AI has made packaging design faster than ever. A designer can generate multiple concepts, explore different visual styles, and create packaging directions in minutes. But an AI-generated packaging design is not automatically a print-ready packaging file.

The challenge begins when a concept created for a screen needs to become artwork that a printer, converter, or packaging manufacturer can actually produce.

AI-generated designs may contain low-resolution elements, incorrect text, RGB colours, inconsistent details, or artwork that does not account for the physical structure of the package. Turning that concept into production artwork requires a combination of design judgment and prepress knowledge.

Adobe’s packaging guidance highlights the importance of elements such as dielines, colour settings, bleed, and appropriate file formats when preparing packaging for printing.

Here are five major challenges of converting AI packaging designs into print-ready files, along with practical ways to address them.

Quick Answer: What Makes AI Packaging Designs Difficult to Prepare for Print?
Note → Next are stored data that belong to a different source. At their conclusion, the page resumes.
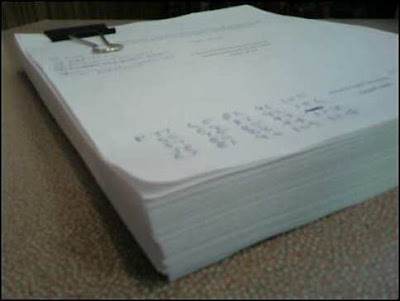 You are a GUI agent. You are given a task and a screenshot of the screen. Output one action in this format:
    pyautogui.click(x=<x>, y=<y>)
    Task: Click on the stack of paper
    This screenshot has width=400, height=301.
    Given the screenshot: What is the action you would take?
    pyautogui.click(x=215, y=63)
The five common challenges are:

  1. Insufficient image resolution
  2. RGB colours and colour-management issues
  3. AI-generated typography and inaccurate details
  4. Dielines, bleed, and physical packaging requirements
  5. Prepress, file preparation, and production quality control

The solution is not simply to export the AI image as a high-resolution PDF. The artwork often needs to be reconstructed, refined, checked, and prepared according to the printer’s production specifications.

1. Low Resolution and Image Quality

One of the first problems with AI-generated packaging artwork is resolution.

An image can look sharp on a laptop or smartphone while still being unsuitable for its final physical size. This becomes especially important when an AI image needs to cover a large carton, pouch, label, display, or other packaging surface.

For example, an AI-generated image may contain enough pixels for a digital presentation but lose detail when enlarged for production.

Why this creates a problem

Low effective resolution can result in:

  • Soft images
  • Pixelation
  • Loss of fine details
  • Blurred product imagery
  • Poor-quality gradients
  • Unprofessional printed results

The correct resolution depends on the printing process and final output size. Adobe notes that image resolution requirements can vary according to the printing process and recommends discussing requirements with the prepress provider.

How to solve it

A production artwork workflow can include:

AI image → resolution check → enlargement/upscaling → detail correction → final-size inspection

However, simply upscaling an image does not always solve every problem. Important elements may need to be recreated as vectors or rebuilt manually.

2. RGB Colours Can Create Print Problems

Another common challenge is colour.

AI image generators generally create visuals for screen-based environments, while commercial printing involves specific colour-management workflows.

A design might look vibrant on a monitor but reproduce differently when printed.

This is particularly important for packaging because colour can be closely associated with a brand. A slight variation in a key brand colour may affect consistency across products, SKUs, or print runs.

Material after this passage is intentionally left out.